Release Pattern of Liposomal Bupivacaine in Artificial Cerebrospinal Fluid

Ayşe Ünal Düzlü; Berrin Günaydın; Murat Kadir Şüküroğlu; İsmail Tuncer Değim

doi:10.5152/TJAR.2016.02438

. 2016 Feb 1;44(1):1–6. doi: 10.5152/TJAR.2016.02438

Release Pattern of Liposomal Bupivacaine in Artificial Cerebrospinal Fluid

Ayşe Ünal Düzlü ¹, Berrin Günaydın ^1,^✉, Murat Kadir Şüküroğlu ², İsmail Tuncer Değim ³

PMCID: PMC4894111 PMID: 27366547

Abstract

Objective

We aimed to compare the possible controlled release profile of multilamellar liposomal bupivacaine formulations with non-liposomal forms in artificial cerebrospinal fluid (CSF) under in vitro conditions.

Methods

Liposome formulations were prepared using a dry-film hydration method. Then, an artificial CSF-buffered solution was prepared. Bupivacaine base with liposomal bupivacaine base, bupivacaine HCl with liposomal bupivacaine HCl and bupivacaine HCl were added in a Franz diffusion cell. These solutions were kept in a hot water bath for 24 h. The samples were taken at 0.5, 1, 3, 6, 12 and 24 h (1st series of experiment). Solutions of bupivacaine base with liposomal bupivacaine base and bupivacaine HCl with liposomal bupivacaine HCl were centrifuged to obtain liposomal bupivacaine base and liposomal bupivacaine HCl. Afterwards, liposomal bupivacaine base and liposomal bupivacaine HCl were added in a Franz diffusion cell. After keeping these solutions in a hot water bath for 24 h as well, the samples were taken at the same time intervals (2^nd series of experiment). All samples (54 from the 1st experiment and 36 from the 2^nd experiment) were analysed with high-performance liquid chromatography and ultra-performance liquid chromatography and their chromatograms were obtained.

Results

After obtaining calibration curves for bupivacaine base and HCl, release patterns of these formulations were plotted. A markedly controlled slow-release pattern was observed for multilamellar liposomal bupivacaine than for non-liposomal bupivacaine in artificial CSF.

Conclusion

Demonstration of controlled slow-release profile for mutilamellar liposomal bupivacaine in artificial CSF in vitro might support intrathecal use of liposomal bupivacaine in vivo in animal studies.

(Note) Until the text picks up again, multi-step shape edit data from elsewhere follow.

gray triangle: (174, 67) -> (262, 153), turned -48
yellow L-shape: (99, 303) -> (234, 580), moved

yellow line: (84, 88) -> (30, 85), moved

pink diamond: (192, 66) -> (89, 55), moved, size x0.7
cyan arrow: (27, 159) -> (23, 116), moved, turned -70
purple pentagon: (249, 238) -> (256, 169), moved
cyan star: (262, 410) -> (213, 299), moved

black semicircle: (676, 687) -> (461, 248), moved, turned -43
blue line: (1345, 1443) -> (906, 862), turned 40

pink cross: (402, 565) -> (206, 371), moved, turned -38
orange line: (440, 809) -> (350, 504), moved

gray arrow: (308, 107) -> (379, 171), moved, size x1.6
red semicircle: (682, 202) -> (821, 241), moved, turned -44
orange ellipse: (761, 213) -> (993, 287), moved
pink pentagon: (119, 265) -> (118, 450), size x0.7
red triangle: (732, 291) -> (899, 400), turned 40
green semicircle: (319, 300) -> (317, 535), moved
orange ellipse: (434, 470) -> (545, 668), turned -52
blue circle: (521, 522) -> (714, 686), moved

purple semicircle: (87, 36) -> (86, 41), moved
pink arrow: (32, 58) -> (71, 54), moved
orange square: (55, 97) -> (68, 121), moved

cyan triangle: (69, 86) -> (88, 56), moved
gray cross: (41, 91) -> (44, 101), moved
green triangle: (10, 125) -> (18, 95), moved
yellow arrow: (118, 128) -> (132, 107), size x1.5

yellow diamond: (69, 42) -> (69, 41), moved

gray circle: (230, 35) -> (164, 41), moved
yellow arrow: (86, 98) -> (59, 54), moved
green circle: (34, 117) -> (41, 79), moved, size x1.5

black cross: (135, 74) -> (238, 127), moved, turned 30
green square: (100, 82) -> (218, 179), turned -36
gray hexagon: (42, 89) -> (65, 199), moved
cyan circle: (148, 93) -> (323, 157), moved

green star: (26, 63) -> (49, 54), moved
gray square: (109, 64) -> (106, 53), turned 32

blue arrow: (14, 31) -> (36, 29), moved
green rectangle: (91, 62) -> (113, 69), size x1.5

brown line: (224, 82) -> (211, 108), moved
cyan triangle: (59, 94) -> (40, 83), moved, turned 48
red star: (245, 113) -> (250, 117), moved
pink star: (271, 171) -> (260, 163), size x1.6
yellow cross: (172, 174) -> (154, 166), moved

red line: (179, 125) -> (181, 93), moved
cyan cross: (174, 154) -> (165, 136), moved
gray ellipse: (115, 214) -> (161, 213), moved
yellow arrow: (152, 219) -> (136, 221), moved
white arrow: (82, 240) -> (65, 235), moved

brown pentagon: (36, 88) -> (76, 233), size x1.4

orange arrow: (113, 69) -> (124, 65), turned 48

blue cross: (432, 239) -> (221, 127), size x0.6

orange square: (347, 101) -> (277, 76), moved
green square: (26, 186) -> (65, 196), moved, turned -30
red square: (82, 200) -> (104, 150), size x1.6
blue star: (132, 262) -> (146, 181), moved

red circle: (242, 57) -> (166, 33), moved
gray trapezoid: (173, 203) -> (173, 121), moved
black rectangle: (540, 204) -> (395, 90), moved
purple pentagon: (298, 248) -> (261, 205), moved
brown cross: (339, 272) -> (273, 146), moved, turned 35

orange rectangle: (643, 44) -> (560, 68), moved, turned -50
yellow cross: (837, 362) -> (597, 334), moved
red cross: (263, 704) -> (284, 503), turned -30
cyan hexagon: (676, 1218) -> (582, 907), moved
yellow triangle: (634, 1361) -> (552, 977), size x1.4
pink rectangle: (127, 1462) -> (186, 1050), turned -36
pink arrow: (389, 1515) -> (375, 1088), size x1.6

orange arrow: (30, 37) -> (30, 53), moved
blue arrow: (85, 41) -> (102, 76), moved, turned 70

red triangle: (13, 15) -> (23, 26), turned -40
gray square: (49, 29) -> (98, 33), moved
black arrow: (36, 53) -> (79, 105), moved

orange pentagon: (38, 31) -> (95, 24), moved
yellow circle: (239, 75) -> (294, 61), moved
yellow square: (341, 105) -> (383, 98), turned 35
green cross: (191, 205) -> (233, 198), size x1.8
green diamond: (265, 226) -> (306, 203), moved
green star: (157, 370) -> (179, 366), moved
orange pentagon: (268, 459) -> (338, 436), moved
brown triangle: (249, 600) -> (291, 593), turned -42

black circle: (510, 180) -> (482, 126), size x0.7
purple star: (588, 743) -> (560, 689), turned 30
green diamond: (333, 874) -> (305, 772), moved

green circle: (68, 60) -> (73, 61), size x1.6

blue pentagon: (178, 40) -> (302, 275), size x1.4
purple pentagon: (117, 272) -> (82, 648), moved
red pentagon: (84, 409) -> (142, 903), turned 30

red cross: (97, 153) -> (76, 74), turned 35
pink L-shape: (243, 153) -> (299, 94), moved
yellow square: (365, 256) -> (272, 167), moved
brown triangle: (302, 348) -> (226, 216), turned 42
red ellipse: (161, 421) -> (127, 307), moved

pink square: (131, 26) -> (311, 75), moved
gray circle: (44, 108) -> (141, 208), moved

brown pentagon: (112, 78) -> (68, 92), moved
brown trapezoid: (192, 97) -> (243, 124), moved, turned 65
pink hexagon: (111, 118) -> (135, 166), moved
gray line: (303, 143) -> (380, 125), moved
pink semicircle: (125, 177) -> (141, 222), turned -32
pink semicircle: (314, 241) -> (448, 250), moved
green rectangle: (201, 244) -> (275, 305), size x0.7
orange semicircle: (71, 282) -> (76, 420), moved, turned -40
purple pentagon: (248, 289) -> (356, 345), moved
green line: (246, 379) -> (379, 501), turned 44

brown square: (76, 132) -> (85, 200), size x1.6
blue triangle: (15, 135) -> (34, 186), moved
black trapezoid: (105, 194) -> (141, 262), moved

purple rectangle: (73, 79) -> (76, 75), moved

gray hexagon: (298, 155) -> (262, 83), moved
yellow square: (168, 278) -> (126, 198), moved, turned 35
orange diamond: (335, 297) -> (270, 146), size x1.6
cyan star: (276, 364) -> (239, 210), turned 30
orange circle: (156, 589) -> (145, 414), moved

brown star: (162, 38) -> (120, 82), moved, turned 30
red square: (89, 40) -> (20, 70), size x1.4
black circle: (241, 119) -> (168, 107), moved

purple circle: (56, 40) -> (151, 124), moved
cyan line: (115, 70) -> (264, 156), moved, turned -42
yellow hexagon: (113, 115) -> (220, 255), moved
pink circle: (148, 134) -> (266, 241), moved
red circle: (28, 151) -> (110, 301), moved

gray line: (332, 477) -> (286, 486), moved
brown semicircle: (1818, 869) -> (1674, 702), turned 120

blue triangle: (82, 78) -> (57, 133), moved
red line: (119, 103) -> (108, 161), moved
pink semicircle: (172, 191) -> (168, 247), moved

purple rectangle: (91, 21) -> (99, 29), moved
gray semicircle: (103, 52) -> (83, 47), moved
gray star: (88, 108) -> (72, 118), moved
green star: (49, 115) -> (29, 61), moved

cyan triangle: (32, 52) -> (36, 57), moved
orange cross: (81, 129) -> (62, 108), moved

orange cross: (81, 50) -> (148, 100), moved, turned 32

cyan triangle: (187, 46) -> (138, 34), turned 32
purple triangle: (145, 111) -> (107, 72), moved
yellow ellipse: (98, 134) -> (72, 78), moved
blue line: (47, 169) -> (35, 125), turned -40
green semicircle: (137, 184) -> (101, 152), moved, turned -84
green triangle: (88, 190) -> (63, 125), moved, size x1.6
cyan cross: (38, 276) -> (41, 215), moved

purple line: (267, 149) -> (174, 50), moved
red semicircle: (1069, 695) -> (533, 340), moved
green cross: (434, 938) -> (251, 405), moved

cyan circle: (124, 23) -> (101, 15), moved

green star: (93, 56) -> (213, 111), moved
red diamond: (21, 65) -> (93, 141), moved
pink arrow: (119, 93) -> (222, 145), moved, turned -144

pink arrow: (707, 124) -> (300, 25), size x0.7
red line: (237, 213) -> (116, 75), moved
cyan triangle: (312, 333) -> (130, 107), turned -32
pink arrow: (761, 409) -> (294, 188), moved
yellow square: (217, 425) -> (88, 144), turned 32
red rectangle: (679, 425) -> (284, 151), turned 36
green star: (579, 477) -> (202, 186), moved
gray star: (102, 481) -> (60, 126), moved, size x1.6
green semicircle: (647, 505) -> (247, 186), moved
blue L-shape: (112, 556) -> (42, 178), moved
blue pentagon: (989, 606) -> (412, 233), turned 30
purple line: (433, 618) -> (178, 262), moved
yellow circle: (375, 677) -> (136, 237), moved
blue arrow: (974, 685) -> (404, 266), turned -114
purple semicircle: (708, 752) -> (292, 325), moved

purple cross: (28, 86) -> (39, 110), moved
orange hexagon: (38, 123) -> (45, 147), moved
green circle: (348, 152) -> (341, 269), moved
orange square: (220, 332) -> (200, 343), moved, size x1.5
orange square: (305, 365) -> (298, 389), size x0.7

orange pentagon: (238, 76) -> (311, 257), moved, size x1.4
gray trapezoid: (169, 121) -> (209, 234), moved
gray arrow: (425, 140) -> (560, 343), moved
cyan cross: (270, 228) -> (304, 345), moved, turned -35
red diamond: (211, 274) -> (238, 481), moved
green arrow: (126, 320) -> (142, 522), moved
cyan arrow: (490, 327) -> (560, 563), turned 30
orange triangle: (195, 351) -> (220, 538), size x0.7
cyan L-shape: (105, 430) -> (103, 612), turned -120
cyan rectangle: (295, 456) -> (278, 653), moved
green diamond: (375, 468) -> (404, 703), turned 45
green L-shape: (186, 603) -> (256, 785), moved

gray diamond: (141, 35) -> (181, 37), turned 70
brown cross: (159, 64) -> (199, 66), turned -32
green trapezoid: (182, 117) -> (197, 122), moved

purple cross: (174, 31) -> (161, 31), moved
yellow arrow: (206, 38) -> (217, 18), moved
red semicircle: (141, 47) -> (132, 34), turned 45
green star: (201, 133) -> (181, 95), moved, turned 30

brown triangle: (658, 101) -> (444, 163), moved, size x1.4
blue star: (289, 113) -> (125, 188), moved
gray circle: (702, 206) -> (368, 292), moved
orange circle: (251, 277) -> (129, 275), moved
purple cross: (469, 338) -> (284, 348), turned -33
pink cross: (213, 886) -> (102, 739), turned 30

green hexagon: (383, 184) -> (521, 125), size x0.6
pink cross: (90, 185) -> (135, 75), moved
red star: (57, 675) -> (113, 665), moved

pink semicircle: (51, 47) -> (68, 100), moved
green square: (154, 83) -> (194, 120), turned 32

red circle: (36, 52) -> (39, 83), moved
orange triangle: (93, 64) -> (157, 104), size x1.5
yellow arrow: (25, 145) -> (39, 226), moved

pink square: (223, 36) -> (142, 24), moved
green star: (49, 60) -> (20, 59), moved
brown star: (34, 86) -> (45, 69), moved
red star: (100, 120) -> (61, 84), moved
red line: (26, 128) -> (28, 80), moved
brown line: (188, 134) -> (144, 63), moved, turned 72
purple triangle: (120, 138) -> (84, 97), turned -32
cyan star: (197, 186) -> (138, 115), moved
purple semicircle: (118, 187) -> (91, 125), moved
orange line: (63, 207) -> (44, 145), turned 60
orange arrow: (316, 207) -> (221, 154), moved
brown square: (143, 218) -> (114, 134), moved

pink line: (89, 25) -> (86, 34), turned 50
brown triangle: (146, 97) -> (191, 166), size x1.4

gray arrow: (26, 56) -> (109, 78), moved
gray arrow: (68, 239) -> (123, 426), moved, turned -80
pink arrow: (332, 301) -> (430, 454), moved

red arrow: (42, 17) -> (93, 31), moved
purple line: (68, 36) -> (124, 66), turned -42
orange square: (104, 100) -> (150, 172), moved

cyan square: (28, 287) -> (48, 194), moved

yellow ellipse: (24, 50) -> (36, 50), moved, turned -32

Keywords: Liposome, bupivacaine, cerebrospinal fluid, controlled slow release

Introduction

Several drugs are encapsulated into liposomes to prolong their effective duration of action (1, 2). Because liposomes can carry both lipophilic and hydrophilic drugs and deliver enzymes to cells, they may offer several opportunities for diagnosis or treatment in clinical practice. Because of the controlled release of a drug by liposomes, therapeutic effects can be achieved in low doses with the encapsulated drugs. In this way, toxic effects can be either reduced or discarded, and the half-life of a drug can be prolonged (3–6).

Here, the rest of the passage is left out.